## [What you are asked to do]
Count the lines below containing "Jones"; state the number only.

Dataset entries

# # #

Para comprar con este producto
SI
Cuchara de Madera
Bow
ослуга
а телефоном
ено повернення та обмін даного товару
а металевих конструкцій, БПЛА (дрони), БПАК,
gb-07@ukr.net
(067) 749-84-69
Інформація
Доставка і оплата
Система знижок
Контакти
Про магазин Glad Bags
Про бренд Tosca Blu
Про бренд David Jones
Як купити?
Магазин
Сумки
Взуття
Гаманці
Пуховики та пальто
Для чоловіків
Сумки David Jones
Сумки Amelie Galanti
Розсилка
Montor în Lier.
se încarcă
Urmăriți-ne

# # #

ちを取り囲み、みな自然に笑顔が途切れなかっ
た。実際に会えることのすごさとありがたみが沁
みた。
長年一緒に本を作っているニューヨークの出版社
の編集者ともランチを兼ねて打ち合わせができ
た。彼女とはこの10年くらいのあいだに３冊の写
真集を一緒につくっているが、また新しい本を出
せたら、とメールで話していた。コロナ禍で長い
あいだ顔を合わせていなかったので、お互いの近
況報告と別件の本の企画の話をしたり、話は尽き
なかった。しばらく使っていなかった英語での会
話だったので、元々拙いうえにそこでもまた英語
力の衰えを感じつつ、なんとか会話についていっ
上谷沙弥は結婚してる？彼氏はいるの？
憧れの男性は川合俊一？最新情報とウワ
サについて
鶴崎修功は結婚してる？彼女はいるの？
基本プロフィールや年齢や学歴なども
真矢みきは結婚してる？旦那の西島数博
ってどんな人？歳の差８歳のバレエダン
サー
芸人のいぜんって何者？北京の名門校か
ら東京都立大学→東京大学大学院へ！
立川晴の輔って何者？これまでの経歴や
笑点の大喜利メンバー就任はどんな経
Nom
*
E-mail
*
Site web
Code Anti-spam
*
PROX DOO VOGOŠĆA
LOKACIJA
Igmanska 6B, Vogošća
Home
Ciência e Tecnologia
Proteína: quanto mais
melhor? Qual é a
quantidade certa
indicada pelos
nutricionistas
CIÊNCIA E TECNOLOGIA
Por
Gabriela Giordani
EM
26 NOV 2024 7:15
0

# # #

## [Expected answer]
2